Paris Air Show: Composites at the year's largest air show

Albany Engineered Composites, Fokker, Latecoere, Premium AEROTEC and others emphasized composite components and structures at this year's Paris Air Show. No word from Boeing, however, about the future of the 737.

The 2011 Paris Air Show (June 20-25) featured composites in a variety of applications, ranging from engine parts to fuselage structures. CompositesWorld sent a reporter to catch up on the latest.
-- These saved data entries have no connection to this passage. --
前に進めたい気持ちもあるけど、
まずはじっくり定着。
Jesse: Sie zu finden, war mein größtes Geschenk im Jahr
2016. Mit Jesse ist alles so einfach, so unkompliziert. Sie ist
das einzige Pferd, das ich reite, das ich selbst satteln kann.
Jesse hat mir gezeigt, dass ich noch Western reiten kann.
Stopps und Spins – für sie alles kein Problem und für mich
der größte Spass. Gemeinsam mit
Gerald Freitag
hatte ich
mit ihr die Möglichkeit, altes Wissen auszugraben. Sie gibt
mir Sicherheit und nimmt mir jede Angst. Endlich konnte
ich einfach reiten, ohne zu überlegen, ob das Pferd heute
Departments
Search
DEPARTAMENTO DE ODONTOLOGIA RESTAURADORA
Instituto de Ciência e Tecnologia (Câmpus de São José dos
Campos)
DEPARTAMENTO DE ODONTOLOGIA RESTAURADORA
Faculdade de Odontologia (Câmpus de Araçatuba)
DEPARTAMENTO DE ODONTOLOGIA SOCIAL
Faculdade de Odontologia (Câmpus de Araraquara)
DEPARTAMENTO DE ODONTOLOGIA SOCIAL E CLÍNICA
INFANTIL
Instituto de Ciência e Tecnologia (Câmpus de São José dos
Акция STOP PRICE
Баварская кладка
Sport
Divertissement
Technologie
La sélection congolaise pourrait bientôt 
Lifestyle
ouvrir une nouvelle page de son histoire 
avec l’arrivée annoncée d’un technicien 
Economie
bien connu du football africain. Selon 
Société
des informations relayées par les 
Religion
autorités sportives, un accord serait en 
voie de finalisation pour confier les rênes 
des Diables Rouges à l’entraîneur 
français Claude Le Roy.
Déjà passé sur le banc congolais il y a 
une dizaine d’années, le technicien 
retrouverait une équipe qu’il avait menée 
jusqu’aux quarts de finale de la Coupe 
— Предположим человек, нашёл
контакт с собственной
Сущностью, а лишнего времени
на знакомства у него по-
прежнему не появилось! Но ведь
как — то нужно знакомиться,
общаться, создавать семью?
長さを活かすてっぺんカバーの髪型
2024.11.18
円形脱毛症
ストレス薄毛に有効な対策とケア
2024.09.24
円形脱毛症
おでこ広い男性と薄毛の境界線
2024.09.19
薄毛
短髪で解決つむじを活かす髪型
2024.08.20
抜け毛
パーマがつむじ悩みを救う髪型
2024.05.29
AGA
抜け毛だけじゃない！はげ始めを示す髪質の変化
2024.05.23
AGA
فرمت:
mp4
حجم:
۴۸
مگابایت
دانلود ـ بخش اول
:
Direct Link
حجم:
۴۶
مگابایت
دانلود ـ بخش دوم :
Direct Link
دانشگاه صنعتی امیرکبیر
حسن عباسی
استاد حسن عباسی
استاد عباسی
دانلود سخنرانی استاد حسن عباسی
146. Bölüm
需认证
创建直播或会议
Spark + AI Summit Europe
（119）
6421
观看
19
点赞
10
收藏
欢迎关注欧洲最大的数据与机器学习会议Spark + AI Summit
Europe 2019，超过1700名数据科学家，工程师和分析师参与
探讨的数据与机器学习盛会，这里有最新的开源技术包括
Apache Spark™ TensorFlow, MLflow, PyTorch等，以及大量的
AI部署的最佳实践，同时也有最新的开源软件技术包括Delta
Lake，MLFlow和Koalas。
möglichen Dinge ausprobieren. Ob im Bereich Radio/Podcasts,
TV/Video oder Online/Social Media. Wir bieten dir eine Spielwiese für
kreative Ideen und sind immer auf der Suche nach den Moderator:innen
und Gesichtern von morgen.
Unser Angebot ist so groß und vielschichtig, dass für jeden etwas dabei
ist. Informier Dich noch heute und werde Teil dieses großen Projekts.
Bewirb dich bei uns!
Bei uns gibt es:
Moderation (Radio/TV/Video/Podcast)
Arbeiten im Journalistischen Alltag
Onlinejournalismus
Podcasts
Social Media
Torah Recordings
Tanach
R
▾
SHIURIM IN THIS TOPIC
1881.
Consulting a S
There was disappointment at the show for those anticipating that Boeing might respond to the re-engined Airbus A320neo by launching a composites-intensive 737 replacement. Boeing explained its strategy of using the rest of this year to make a decision, either to fit more fuel efficient engines to the existing aircraft or launch an all-new aircraft later in 2012. One option Mike Bair (VP Advanced 737 Program) is considering is a small twin-aisled aircraft to meet the needs of rapid embarkation and unloading, to satisfy the needs of low-cost carriers. These planes, however, would not use unducted fans, as there was no way of coping with a blade-off failure, due to their weight and unpredictable trajectories.
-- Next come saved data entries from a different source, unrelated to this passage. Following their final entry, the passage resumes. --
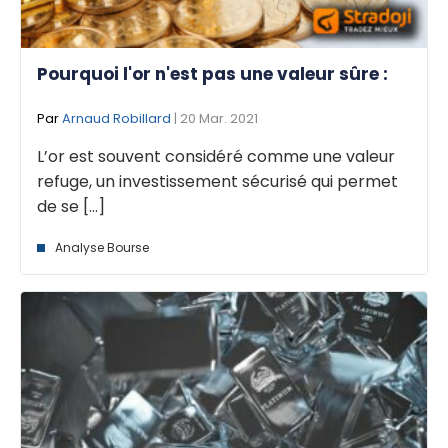
Pourquoi l'or n'est pas une valeur sûre :
Par
Arnaud Robillard
| 20 Mar. 2021
L’or est souvent considéré comme une valeur
refuge, un investissement sécurisé qui permet
de se [...]
Analyse Bourse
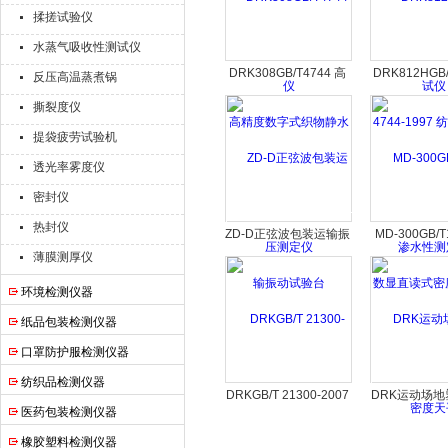
揉搓试验仪
水蒸气吸收性测试仪
DRK308GB/T4744 高
DRK812HGB/
反压高温蒸煮锅
精度数字式织物静水压
1997 纺织
撕裂度仪
测定仪
性测定
提袋疲劳试验机
透光率雾度仪
密封仪
热封仪
ZD-D正弦波包装运输振
MD-300GB/T
薄膜测厚仪
动试验台
显直读式密度
度天
环境检测仪器
纸品包装检测仪器
口罩防护服检测仪器
纺织品检测仪器
DRKGB/T 21300-2007
DRK运动场
医药包装检测仪器
塑料管材不透光性测试
冲击吸收
橡胶塑料检测仪器
仪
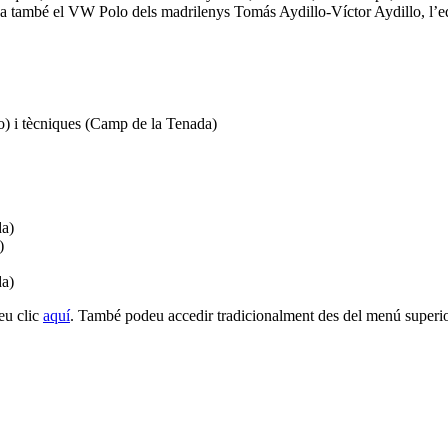
hi ha també el VW Polo dels madrilenys Tomás Aydillo-Víctor Aydillo, l’e
no) i tècniques (Camp de la Tenada)
da)
)
da)
eu clic
aquí
. També podeu accedir tradicionalment des del menú superio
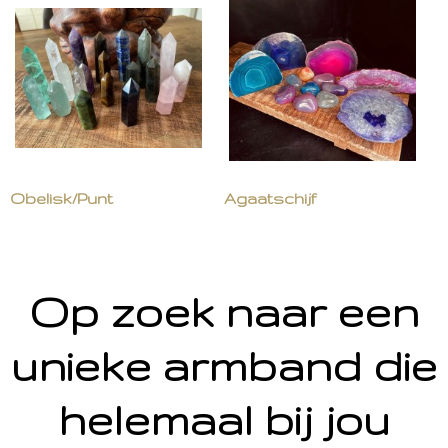
Obelisk/Punt
Agaatschijf
Op zoek naar een
unieke armband die
helemaal bij jou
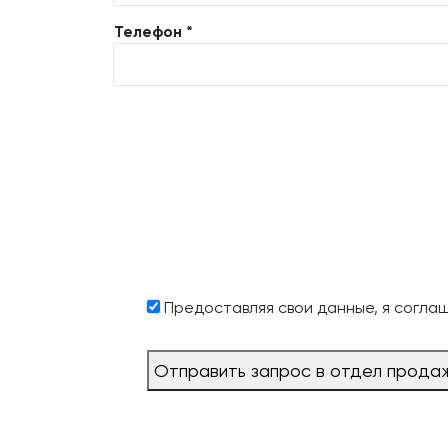
Телефон *
Предоставляя свои данные, я согла
Отправить запрос в отдел прода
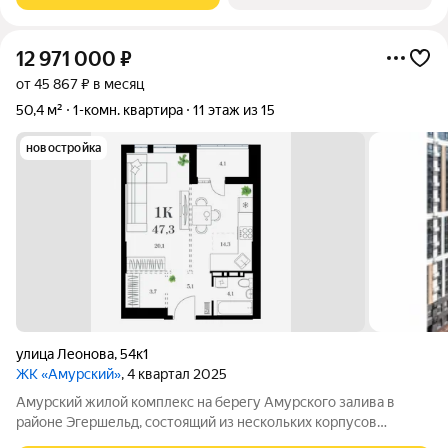
12 971 000
₽
от 45 867 ₽ в месяц
50,4 м²
1-комн. квартира
11 этаж из 15
новостройка
улица Леонова
,
54к1
ЖК «Амурский»
, 4 квартал 2025
Амурский жилой комплекс на берегу Амурского залива в
районе Эгершельд, состоящий из нескольких корпусов
переменной этажности, собственного паркинга в стилобатной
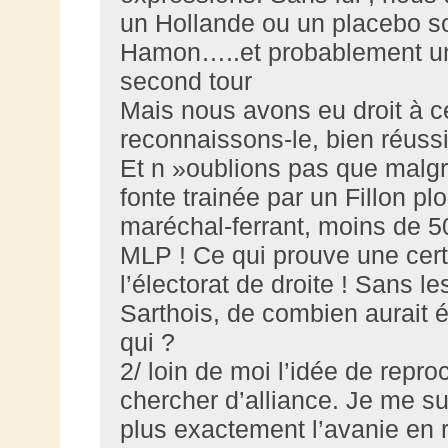
un Hollande ou un placebo so
Hamon…..et probablement un 
second tour
Mais nous avons eu droit à ce
reconnaissons-le, bien réus
Et n »oublions pas que malgr
fonte trainée par un Fillon
maréchal-ferrant, moins de 5
MLP ! Ce qui prouve une cert
l’électorat de droite ! Sans 
Sarthois, de combien aurait ét
qui ?
2/ loin de moi l’idée de repr
chercher d’alliance. Je me su
plus exactement l’avanie en 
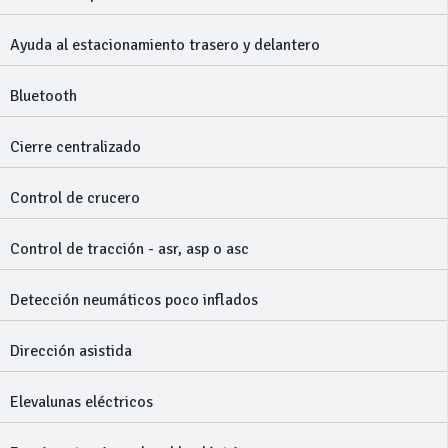
Ayuda al estacionamiento trasero y delantero
Bluetooth
Cierre centralizado
Control de crucero
Control de tracción - asr, asp o asc
Detección neumáticos poco inflados
Dirección asistida
Elevalunas eléctricos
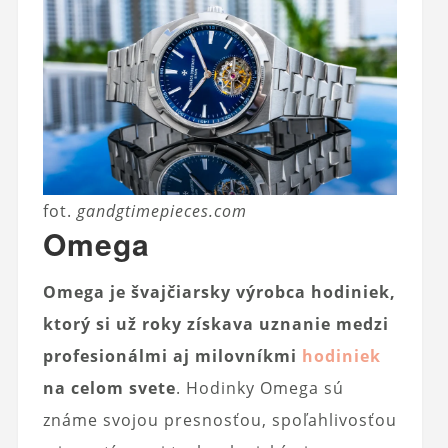
fot.
gandgtimepieces.com
Omega
Omega je švajčiarsky výrobca hodiniek,
ktorý si už roky získava uznanie medzi
profesionálmi aj milovníkmi
hodiniek
na celom svete
. Hodinky Omega sú
známe svojou presnosťou, spoľahlivosťou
At a component level there was a great many new developments on display:

  • Composites are making continuing inroads in aero engines. The new Leap engine from CFM was shown with fan blades and case made by resin transfer molding (RTM), with pre-forms supplied by Albany Engineered Composites. On the IHI (Gunma-ken, Japan) stand, a development fan blade was on show.
  • Thermoplastic composite structures have made a big step into integrated structures with no mechanical fasteners. Fokker showed a complex wing leading edge with webs butt-joined to the skins. Displayed on the TenCate stand was a rudder with induction-welded ribs and skins, by KVE.
  • RTM was highlighted in a one-piece passenger door made by Latecoere (Toulouse, France) from tooling designed and made by Compose (Bellignat, France).
  • Out-of-autoclave (OOA) curing was on display by Premium AEROTEC (a fuselage barrel and helicopter frames), Hexcel (an unmanned aerial vehicle fuselage frame) and PPE (a very complex honeycomb sandwich panel).
  • Composites continues on its path to becoming the material of choice for omore than half of an aircraft, progressing from structures into engines and undercarriages.